OLED Driver working!

The OLED driver code is almost done and is giving an output, although noise seems to be an issue. I'm going to buy some DuPont jumper wires to connect directly to the Raspberry Pi rather than breadboard. 20Mbps over breadboard is pushing it really :) Here's a picture of the OLED displaying time, all written in C#!

The resistor in the picture is just to hold the flappy display down. Under the display is a pcb which holds several capacitors for the dc to dc charge pump and a current limiting resistor. The current limits the OLED drive current for the pixels and the charge pump converts the 3.3v from the RPi to around 7 to 12v for the pixel drive voltage.
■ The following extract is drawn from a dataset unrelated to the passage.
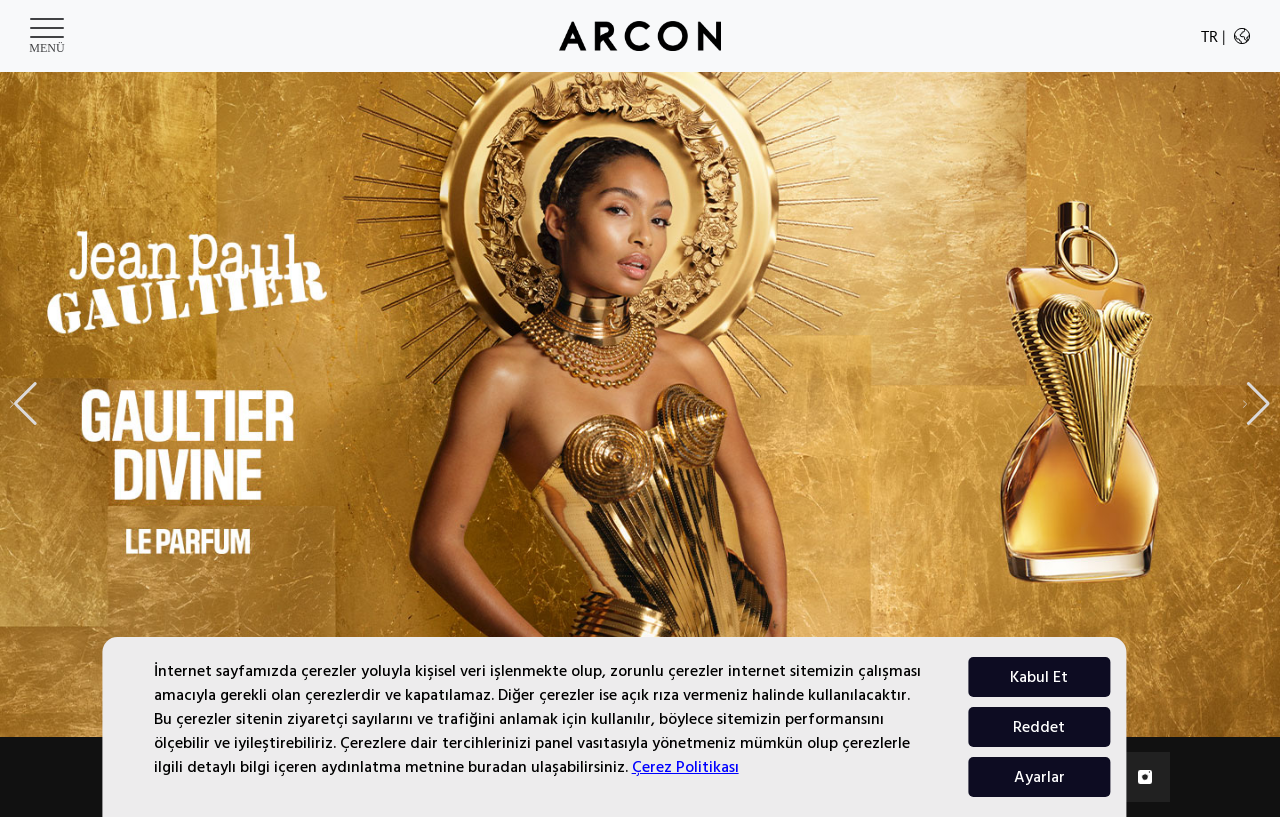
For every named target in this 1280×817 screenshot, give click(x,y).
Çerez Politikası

I also decided that rather than make one board, I'd make a few extra plus some other boards such as an AD7190 analogue to digital converter (a very, very low noise one for bridge sensors such as a load cell or gas sensor). An AD9834 DDS board with a 50MHz master clock source, I can use this to generate any frequency I want up to about 15MHz useable in sub hertz steps. The last board is a CAN BUS controller such as used in cars and industrial control. The can controller is based on the MCP2515 controller and MCP2551 can interface. Here's pictures of the rough, not yet cleaned up, pcb's:

I'll update the git hub repository with my latest updated wrapper class and test modules so anyone can have a play. For my next trick, DDS board with scope pictures and code updates!